● **Data section**:
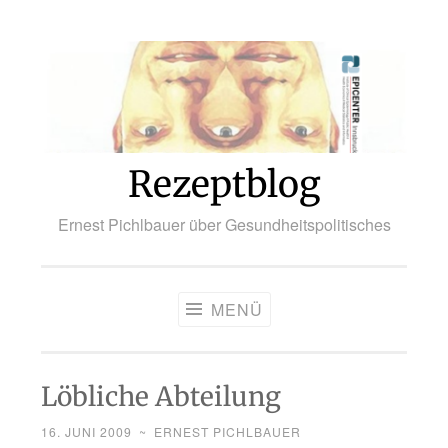
Zum
Inhalt
springen
Rezeptblog
Ernest Pichlbauer über Gesundheitspolitisches
MENÜ
Löbliche Abteilung
16. JUNI 2009
~
ERNEST PICHLBAUER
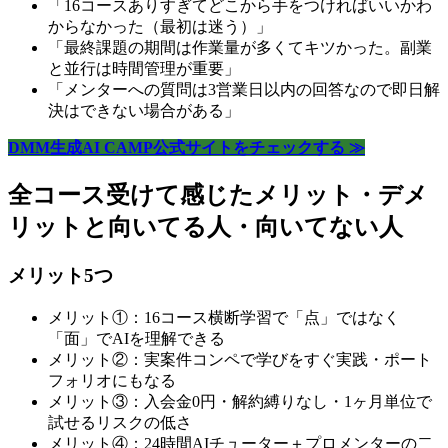
「16コースありすぎてどこから手をつければいいかわ
からなかった（最初は迷う）」
「最終課題の期間は作業量が多くてキツかった。副業
と並行は時間管理が重要」
「メンターへの質問は3営業日以内の回答なので即日解
決はできない場合がある」
DMM生成AI CAMP公式サイトをチェックする ≫
全コース受けて感じたメリット・デメ
リットと向いてる人・向いてない人
メリット5つ
メリット①：16コース横断学習で「点」ではなく
「面」でAIを理解できる
メリット②：実案件コンペで学びをすぐ実践・ポート
フォリオにもなる
メリット③：入会金0円・解約縛りなし・1ヶ月単位で
試せるリスクの低さ
メリット④：24時間AIチューター＋プロメンターの二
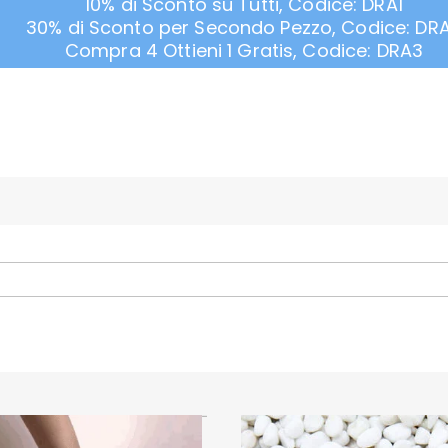
10% di Sconto su Tutti, Codice: DRA1
30% di Sconto per Secondo Pezzo, Codice: DR
Compra 4 Ottieni 1 Gratis, Codice: DRA3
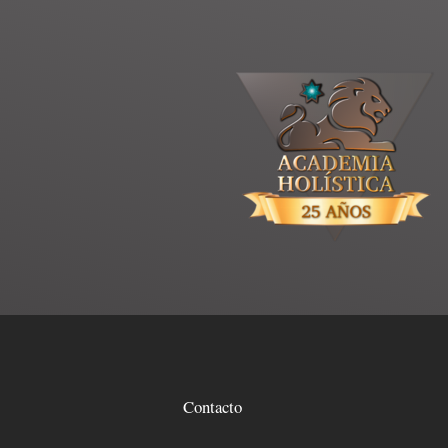
Contacto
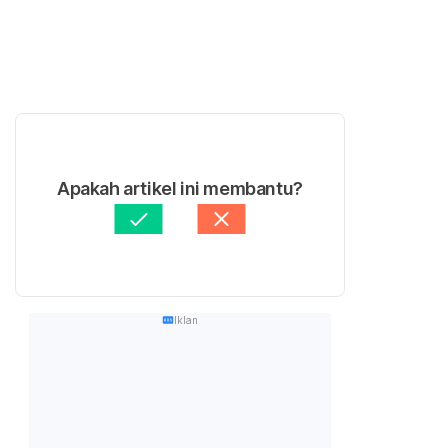
Apakah artikel ini membantu?
Iklan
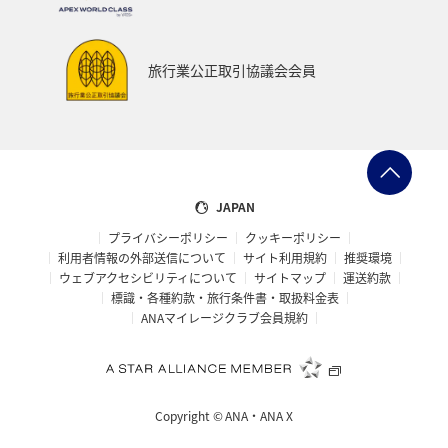
旅行業公正取引協議会会員
JAPAN
プライバシーポリシー
クッキーポリシー
利用者情報の外部送信について
サイト利用規約
推奨環境
ウェブアクセシビリティについて
サイトマップ
運送約款
標識・各種約款・旅行条件書・取扱料金表
ANAマイレージクラブ会員規約
Copyright ©
ANA・ANA X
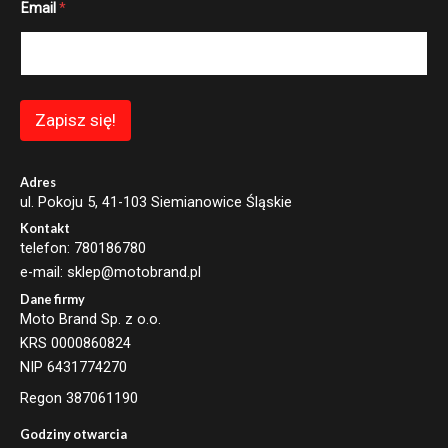
Email
*
m
a
i
l
E
m
a
Zapisz się!
i
l
E
m
Adres
a
ul. Pokoju 5, 41-103 Siemianowice Śląskie
i
Kontakt
l
telefon: 780186780
e-mail: sklep@motobrand.pl
Dane firmy
Moto Brand Sp. z o.o.
KRS 0000860824
NIP 6431774270
Regon 387061190
Godziny otwarcia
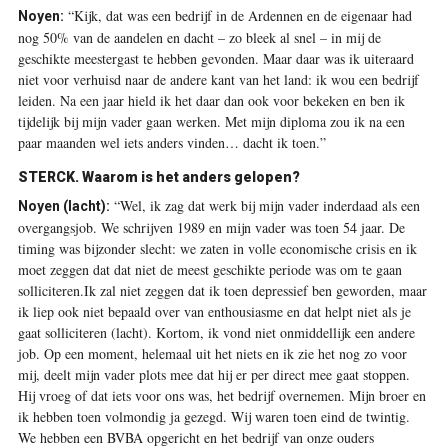
“Kijk, dat was een bedrijf in de Ardennen en de eigenaar had
Noyen:
nog 50% van de aandelen en dacht – zo bleek al snel – in mij de
geschikte meestergast te hebben gevonden. Maar daar was ik uiteraard
niet voor verhuisd naar de andere kant van het land: ik wou een bedrijf
leiden. Na een jaar hield ik het daar dan ook voor bekeken en ben ik
tijdelijk bij mijn vader gaan werken. Met mijn diploma zou ik na een
paar maanden wel iets anders vinden… dacht ik toen.”
STERCK.
Waarom is het anders gelopen?
“Wel, ik zag dat werk bij mijn vader inderdaad als een
Noyen
(lacht):
overgangsjob. We schrijven 1989 en mijn vader was toen 54 jaar. De
timing was bijzonder slecht: we zaten in volle economische crisis en ik
moet zeggen dat dat niet de meest geschikte periode was om te gaan
solliciteren.Ik zal niet zeggen dat ik toen depressief ben geworden, maar
ik liep ook niet bepaald over van enthousiasme en dat helpt niet als je
gaat solliciteren (lacht). Kortom, ik vond niet onmiddellijk een andere
job. Op een moment, helemaal uit het niets en ik zie het nog zo voor
mij, deelt mijn vader plots mee dat hij er per direct mee gaat stoppen.
Hij vroeg of dat iets voor ons was, het bedrijf overnemen. Mijn broer en
ik hebben toen volmondig ja gezegd. Wij waren toen eind de twintig.
We hebben een BVBA opgericht en het bedrijf van onze ouders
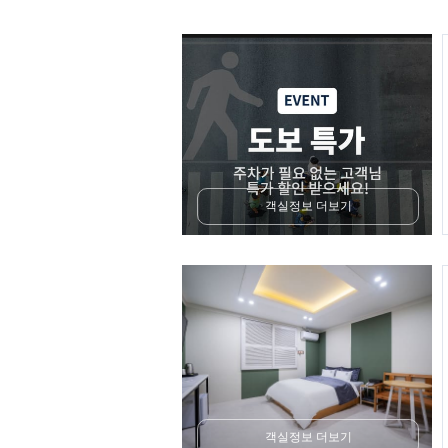
객실정보 더보기
객실정보 더보기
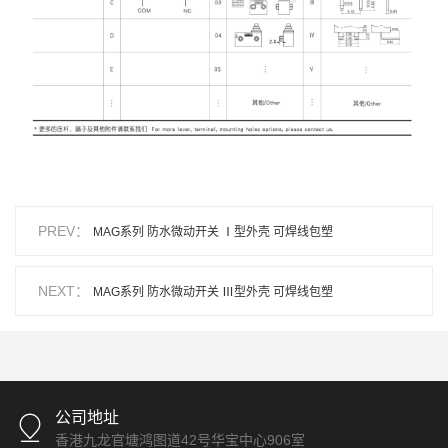
PREV：
MAG系列 防水微动开关 Ⅰ型外壳 可焊线包塑
NEXT：
MAG系列 防水微动开关 Ⅲ型外壳 可焊线包塑
公司地址
香港九龙官塘鸿图道42号华宝中心906室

● **To do**:
Please set down each line of the data above exactly as written, without the pictures.

● **Response**:
Zum
Inhalt
springen
Rezeptblog
Ernest Pichlbauer über Gesundheitspolitisches
MENÜ
Löbliche Abteilung
16. JUNI 2009
~
ERNEST PICHLBAUER
「16コースありすぎてどこから手をつければいいかわ
からなかった（最初は迷う）」
「最終課題の期間は作業量が多くてキツかった。副業
と並行は時間管理が重要」
「メンターへの質問は3営業日以内の回答なので即日解
決はできない場合がある」
DMM生成AI CAMP公式サイトをチェックする ≫
全コース受けて感じたメリット・デメ
リットと向いてる人・向いてない人
メリット5つ
メリット①：16コース横断学習で「点」ではなく
「面」でAIを理解できる
メリット②：実案件コンペで学びをすぐ実践・ポート
フォリオにもなる
メリット③：入会金0円・解約縛りなし・1ヶ月単位で
試せるリスクの低さ
メリット④：24時間AIチューター＋プロメンターの二
10% di Sconto su Tutti, Codice: DRA1
30% di Sconto per Secondo Pezzo, Codice: DR
Compra 4 Ottieni 1 Gratis, Codice: DRA3
Contacto
Apakah artikel ini membantu?
Iklan
旅行業公正取引協議会会員
JAPAN
プライバシーポリシー
クッキーポリシー
利用者情報の外部送信について
サイト利用規約
推奨環境
ウェブアクセシビリティについて
サイトマップ
運送約款
標識・各種約款・旅行条件書・取扱料金表
ANAマイレージクラブ会員規約
Copyright ©
ANA・ANA X
Email
*
m
a
i
l
E
m
a
Zapisz się!
i
l
E
m
Adres
a
ul. Pokoju 5, 41-103 Siemianowice Śląskie
i
Kontakt
l
telefon: 780186780
e-mail: sklep@motobrand.pl
Dane firmy
Moto Brand Sp. z o.o.
KRS 0000860824
NIP 6431774270
Regon 387061190
Godziny otwarcia
“Kijk, dat was een bedrijf in de Ardennen en de eigenaar had
Noyen:
nog 50% van de aandelen en dacht – zo bleek al snel – in mij de
geschikte meestergast te hebben gevonden. Maar daar was ik uiteraard
niet voor verhuisd naar de andere kant van het land: ik wou een bedrijf
leiden. Na een jaar hield ik het daar dan ook voor bekeken en ben ik
tijdelijk bij mijn vader gaan werken. Met mijn diploma zou ik na een
paar maanden wel iets anders vinden… dacht ik toen.”
STERCK.
Waarom is het anders gelopen?
“Wel, ik zag dat werk bij mijn vader inderdaad als een
Noyen
(lacht):
overgangsjob. We schrijven 1989 en mijn vader was toen 54 jaar. De
timing was bijzonder slecht: we zaten in volle economische crisis en ik
moet zeggen dat dat niet de meest geschikte periode was om te gaan
solliciteren.Ik zal niet zeggen dat ik toen depressief ben geworden, maar
ik liep ook niet bepaald over van enthousiasme en dat helpt niet als je
gaat solliciteren (lacht). Kortom, ik vond niet onmiddellijk een andere
job. Op een moment, helemaal uit het niets en ik zie het nog zo voor
mij, deelt mijn vader plots mee dat hij er per direct mee gaat stoppen.
Hij vroeg of dat iets voor ons was, het bedrijf overnemen. Mijn broer en
ik hebben toen volmondig ja gezegd. Wij waren toen eind de twintig.
We hebben een BVBA opgericht en het bedrijf van onze ouders
객실정보 더보기
객실정보 더보기
PREV：
MAG系列 防水微动开关 Ⅰ型外壳 可焊线包塑
NEXT：
MAG系列 防水微动开关 Ⅲ型外壳 可焊线包塑
公司地址
香港九龙官塘鸿图道42号华宝中心906室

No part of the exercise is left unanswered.